I’ve approached these releases with a modern eye. It’s too hard to view these films as they were viewed by their contemporary audiences. The viewer in 1931 was two years into the Talkie Era. There was an expectation that this would be the first Chaplin to feature his voice. The first scene shows him thumbing his nose at the new development in film. The Tramp wakes up in the park during the unveiling of a new statue. This scene features a saxophone in place of the voices of the mayor at the ceremony. The rude, shrill sounds are a symbolic middle finger to the talkie medium. The rest of the film will play out as a traditional silent film. The Tramp is the character that audiences already were in love with. But thematically, there are plot points at work that Chaplin had yet to explore.
The theme of the title and main plot is that of blindness. It’s not just the actual blindness of the Flower Girl that the Tramp falls in love with, but it’s the blindness that exists everywhere in society. The title refers to the blindness that comes from the actual lights of the city and from the promise of fame and fortune in the city. The Tramp falls in love with the Flower Girl, not realizing that she’s blind initially. By the time he does, she has mistaken him for a rich man who happens by. The Tramp develops a complicated relationship with a Millionaire. The Millionaire is blinded by his drinking and doesn’t recognize The Tramp when he’s sober. There is the blindness of the boxing match portrayed through the substitution of one boxer for another. The last blindness comes from the police not recognizing who really stole the money from The Millionaire.
The film becomes about curing the blindness, overcoming the City Lights. The fight is at first literally a boxing match to earn the money to help the Flower Girl recover her sight. His relentlessness leads him through multiple challenges but he does not give up. The Tramp risks jail time to take the money The Flower Girl needs that was given to him by The Millionaire. He gives her the money in a very bittersweet moment, knowing that he won’t be there to see the results of his work.
The theme resounds for current audiences. The distractions of modern life over 80 years later have blinded us to what is right in front of our eyes. The themes of society not seeing people for who they really are hasn’t changed much. The Tramp, The Millionaire, and The Flower Girl are slotted into certain stereotypical roles. But as we follow them, we see that there are things much deeper about each character. The Millionaire isn’t happy because of his money – he is considering suicide when we meet him and he’s drunk half of the movie. The Flower Girl isn’t sad because of her lack of money or her blindness.

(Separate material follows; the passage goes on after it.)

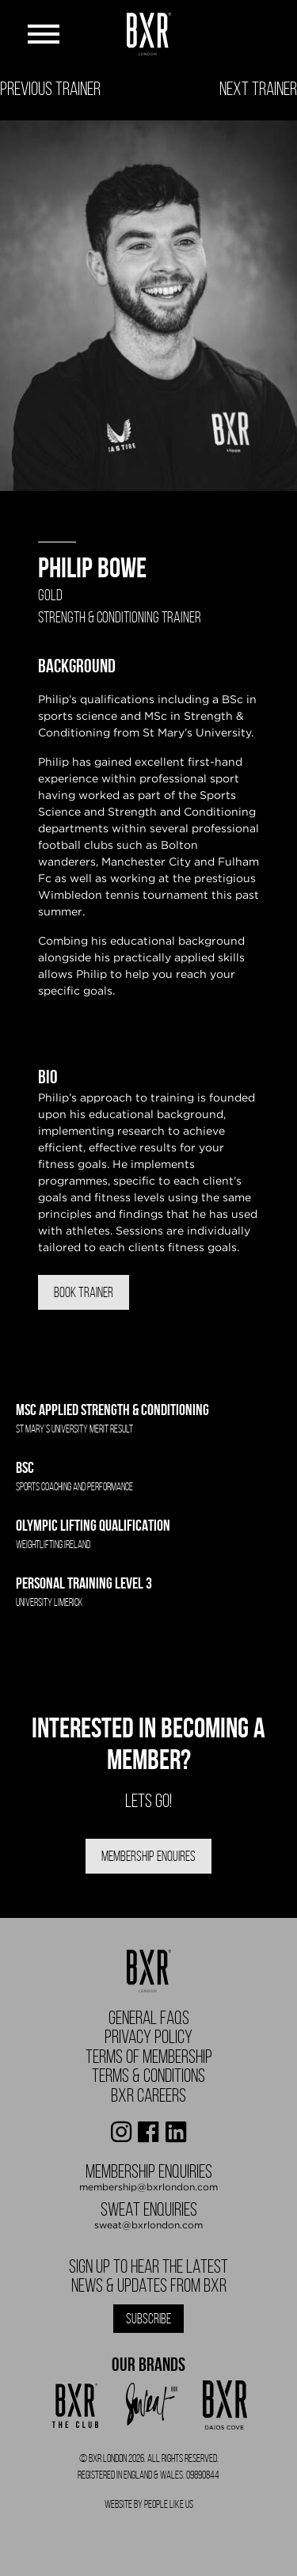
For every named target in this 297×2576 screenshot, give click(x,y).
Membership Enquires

The most impressive development to the arc of The Tramp from previous films is that of him as a serious dramatic character also. Even in The Gold Rush, The Tramp had a love interest but he didn’t stop being the comical character. Audiences expect him to thumb his nose at society and the rich. They expect him to be the tenacious smart aleck. What changes in City Lights is the mixture of drama and comedy in regards to The Tramp character and not just what happens around him.
Today, there’s even a genre called “dramedy”. The mixture of comedy and drama in a film is expected. The Chaplin films of the 1920s started as essentially extended jokes connected by set-ups for the next joke. The character was dramatic in his rebellion against the upper class. In City Lights The Tramp is in love. The movie is a love story of a man trying to overcome great odds to bring sight back to the Flower Girl. The comedic scenes don’t overwhelm the quest to get money to solve the problem that will unite the lovers. This film was creating a genre as it went.
The Criterion Collection release is as amazing as all their other Chaplin releases. The package is a dual-format edition with both the Blu-ray and the DVD version of the film. There’s an audio commentary by Jeffrey Vance, who wrote a definitive biography of Chaplin. There’s some behind-the-scenes type of footage with commentary. A 2003 documentary about the film is very informative. There’s a special on Chaplin Studios, trailers, a booklet essay, a 1966 interview, and footage from the marvelous short “The Champion”.
The Criterion Collection of the major works of Chaplin are almost complete. We’re a few movies from being able to trace the evolution of one of the most innovative and important figures in American film. The man that first taught us how to create a comedic scene and later how to string them together to create a coherent feature film deserves to be watched in order of release to get a feel for the improvements he made with each film. The City Lights lesson is that you don’t need sound to prove that love conquers all. It doesn’t take an operation to make Flower Girl really “see” the world. It takes a simple crushed flower. “You can see now?” the Tramp asks and her reply is simple “I can see now.” And all is bright and lovely in the world.